New Zealand maintains the distinction despite even the leaders of Hezbollah saying such a distinction is wrong. Similarly, a distinction between military and political “wings” of Hamas is ridiculous when a member of the Hamas politburo recently urged members of the Palestinian diaspora to kill Jews around the world and two Hamas Police officers recently killed in Gaza were also members of the “military wing”.

As a result of the false distinction, it is not illegal for any Kiwi to send money over to help the “political wing” of Hezbollah or Hamas, or for them to recruit or promote the organisation as long as it isn’t for the “military wing”.

However, the inaction of proscribing terror groups may not be as egregious as active support for incitement to and glorification of terror acts.
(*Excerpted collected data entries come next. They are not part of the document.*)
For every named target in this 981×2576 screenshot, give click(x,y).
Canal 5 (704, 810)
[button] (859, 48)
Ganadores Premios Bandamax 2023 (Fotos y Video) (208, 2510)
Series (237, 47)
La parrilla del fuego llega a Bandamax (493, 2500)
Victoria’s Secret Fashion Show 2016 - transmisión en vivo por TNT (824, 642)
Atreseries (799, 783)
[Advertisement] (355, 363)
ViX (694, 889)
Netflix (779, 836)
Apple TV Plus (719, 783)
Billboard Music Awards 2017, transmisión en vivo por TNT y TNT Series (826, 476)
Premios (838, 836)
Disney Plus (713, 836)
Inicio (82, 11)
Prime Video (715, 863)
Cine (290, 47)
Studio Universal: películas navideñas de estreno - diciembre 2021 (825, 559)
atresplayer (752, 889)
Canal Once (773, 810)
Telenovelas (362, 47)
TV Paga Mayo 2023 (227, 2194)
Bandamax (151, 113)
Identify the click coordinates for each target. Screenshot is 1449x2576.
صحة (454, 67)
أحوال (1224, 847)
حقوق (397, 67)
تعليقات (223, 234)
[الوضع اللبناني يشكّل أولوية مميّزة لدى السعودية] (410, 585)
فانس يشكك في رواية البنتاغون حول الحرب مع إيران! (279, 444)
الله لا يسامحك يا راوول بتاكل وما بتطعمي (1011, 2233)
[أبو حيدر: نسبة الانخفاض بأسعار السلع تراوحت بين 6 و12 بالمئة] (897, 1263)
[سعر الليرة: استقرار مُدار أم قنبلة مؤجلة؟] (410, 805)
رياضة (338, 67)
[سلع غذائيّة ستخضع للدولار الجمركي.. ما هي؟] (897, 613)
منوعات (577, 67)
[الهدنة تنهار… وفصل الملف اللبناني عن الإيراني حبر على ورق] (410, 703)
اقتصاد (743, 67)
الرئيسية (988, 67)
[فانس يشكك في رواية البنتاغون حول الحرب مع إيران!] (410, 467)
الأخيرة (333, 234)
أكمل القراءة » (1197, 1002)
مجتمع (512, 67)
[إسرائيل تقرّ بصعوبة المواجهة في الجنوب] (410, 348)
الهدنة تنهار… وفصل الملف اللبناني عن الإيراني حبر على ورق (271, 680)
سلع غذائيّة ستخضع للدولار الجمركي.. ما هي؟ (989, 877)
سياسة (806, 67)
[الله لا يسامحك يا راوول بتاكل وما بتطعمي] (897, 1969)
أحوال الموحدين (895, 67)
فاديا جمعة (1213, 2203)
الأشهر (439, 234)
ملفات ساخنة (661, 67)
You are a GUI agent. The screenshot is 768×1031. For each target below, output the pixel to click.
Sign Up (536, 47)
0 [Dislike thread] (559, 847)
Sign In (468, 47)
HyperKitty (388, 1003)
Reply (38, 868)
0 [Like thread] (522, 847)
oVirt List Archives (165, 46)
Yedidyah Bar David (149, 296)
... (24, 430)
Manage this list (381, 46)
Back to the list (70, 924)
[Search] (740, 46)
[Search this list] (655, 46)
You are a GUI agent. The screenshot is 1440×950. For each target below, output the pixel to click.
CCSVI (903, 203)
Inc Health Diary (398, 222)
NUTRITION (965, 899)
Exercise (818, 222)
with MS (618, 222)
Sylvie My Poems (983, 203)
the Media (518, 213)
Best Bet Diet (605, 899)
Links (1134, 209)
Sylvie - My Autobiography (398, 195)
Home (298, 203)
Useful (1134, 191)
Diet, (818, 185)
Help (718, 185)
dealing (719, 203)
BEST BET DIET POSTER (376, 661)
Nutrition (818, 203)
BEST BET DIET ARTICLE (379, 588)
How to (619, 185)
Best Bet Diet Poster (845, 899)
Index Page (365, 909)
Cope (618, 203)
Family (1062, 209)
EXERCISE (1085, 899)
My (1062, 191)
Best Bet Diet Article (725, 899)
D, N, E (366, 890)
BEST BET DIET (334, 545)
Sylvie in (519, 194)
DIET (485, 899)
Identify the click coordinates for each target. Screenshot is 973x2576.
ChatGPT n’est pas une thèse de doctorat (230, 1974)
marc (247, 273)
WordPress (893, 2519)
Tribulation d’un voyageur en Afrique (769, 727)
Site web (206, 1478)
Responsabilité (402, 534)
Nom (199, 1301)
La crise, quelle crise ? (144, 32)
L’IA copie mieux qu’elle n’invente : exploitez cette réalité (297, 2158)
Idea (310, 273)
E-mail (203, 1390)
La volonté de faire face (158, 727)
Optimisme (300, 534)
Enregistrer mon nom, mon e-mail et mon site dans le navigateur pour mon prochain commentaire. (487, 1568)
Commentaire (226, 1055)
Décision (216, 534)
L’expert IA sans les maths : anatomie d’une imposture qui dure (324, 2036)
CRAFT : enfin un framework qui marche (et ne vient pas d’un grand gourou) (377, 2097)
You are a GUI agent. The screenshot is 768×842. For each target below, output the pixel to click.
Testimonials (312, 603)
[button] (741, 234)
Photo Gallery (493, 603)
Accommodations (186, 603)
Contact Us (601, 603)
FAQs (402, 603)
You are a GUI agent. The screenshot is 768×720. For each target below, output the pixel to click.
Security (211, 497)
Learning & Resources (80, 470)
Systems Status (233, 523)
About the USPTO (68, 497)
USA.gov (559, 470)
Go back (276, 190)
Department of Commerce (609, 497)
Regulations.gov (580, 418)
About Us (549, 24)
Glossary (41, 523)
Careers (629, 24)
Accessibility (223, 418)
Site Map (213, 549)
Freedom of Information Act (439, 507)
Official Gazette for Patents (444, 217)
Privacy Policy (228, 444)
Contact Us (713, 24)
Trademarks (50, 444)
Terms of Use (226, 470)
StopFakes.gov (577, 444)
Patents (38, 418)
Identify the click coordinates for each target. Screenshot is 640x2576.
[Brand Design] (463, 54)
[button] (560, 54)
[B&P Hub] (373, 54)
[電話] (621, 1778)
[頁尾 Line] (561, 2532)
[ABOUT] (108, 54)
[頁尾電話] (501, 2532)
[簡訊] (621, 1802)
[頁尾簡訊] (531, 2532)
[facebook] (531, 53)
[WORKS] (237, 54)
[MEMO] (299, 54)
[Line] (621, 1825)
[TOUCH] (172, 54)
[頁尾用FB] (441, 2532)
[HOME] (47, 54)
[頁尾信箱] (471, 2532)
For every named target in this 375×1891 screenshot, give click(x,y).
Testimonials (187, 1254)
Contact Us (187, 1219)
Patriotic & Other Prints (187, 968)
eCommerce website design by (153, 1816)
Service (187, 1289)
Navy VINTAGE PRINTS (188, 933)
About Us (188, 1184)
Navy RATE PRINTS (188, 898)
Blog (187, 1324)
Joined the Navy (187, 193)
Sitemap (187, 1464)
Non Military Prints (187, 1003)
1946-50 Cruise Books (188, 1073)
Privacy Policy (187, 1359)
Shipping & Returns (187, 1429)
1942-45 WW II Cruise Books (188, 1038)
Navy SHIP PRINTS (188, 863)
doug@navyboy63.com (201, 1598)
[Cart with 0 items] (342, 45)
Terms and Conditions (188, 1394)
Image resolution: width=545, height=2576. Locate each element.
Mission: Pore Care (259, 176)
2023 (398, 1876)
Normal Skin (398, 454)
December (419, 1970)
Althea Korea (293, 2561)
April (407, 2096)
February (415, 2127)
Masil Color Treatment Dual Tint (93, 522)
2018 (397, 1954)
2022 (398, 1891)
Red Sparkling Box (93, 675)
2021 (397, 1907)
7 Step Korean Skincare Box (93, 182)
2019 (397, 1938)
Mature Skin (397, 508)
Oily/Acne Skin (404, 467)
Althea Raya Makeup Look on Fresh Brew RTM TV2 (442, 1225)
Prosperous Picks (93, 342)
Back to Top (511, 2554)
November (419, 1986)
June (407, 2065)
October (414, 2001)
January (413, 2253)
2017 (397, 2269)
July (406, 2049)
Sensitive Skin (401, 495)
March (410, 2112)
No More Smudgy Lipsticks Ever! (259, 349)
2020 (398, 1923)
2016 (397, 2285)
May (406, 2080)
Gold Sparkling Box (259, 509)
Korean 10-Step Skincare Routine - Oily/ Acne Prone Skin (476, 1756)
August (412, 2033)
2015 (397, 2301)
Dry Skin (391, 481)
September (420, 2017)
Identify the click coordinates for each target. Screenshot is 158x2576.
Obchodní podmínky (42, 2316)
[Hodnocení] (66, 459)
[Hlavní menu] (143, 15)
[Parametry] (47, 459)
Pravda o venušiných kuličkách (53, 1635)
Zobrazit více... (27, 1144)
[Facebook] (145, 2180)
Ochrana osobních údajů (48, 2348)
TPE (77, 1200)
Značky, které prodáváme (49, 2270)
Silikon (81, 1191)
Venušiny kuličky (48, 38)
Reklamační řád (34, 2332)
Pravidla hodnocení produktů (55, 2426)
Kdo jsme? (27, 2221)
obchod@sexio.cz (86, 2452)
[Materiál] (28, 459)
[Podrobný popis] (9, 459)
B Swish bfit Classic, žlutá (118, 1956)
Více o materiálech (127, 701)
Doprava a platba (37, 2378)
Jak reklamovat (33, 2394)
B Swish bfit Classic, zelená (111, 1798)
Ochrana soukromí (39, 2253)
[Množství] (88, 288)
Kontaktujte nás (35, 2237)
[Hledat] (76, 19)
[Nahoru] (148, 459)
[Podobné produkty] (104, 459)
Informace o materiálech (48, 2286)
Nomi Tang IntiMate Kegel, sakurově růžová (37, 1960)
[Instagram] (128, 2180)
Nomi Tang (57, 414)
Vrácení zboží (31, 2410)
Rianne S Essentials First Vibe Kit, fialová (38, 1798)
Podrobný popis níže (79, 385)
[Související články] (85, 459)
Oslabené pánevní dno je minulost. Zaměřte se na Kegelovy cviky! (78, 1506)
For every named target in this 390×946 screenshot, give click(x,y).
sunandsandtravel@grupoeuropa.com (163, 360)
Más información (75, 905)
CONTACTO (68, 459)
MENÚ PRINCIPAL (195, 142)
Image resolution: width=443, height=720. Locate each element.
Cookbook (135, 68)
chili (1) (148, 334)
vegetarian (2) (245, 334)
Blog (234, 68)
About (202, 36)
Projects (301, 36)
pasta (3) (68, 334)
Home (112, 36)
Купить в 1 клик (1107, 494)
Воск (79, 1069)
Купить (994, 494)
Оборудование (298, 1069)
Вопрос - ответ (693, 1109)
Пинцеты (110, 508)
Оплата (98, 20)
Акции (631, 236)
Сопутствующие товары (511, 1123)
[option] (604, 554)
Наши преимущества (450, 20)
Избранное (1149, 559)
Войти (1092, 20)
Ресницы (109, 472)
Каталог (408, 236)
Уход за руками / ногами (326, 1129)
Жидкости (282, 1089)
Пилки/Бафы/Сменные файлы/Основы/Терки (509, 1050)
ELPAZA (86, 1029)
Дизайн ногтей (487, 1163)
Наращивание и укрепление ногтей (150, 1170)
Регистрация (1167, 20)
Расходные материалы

New Zealand funds the United Nations Relief and Works Agency (UNRWA) to the tune of at least $1m each year and no Minister or official has spoken against the extremist, inciteful material in the textbooks UNRWA use in their schools or the open support of terror by UNRWA staff or their ties to terror groups.

What’s worse is it appears that New Zealand MFAT officials have failed to make notes in meetings where these issues were discussed, accepted excuses from UNRWA staff, and did not include the controversies in briefings to Ministers. The recommendations made by MFAT staff have always been only to continue funding UNRWA and praise the work it does. That is quite a different approach to how the government seems to be engaging with social media companies that don’t generate content.

Social media companies may well need to do more to combat and prevent the spread of terror material. It is also clearly incumbent upon our elected leaders and the government officials that serve them to reflect on what more they can do to show all terror is taken seriously.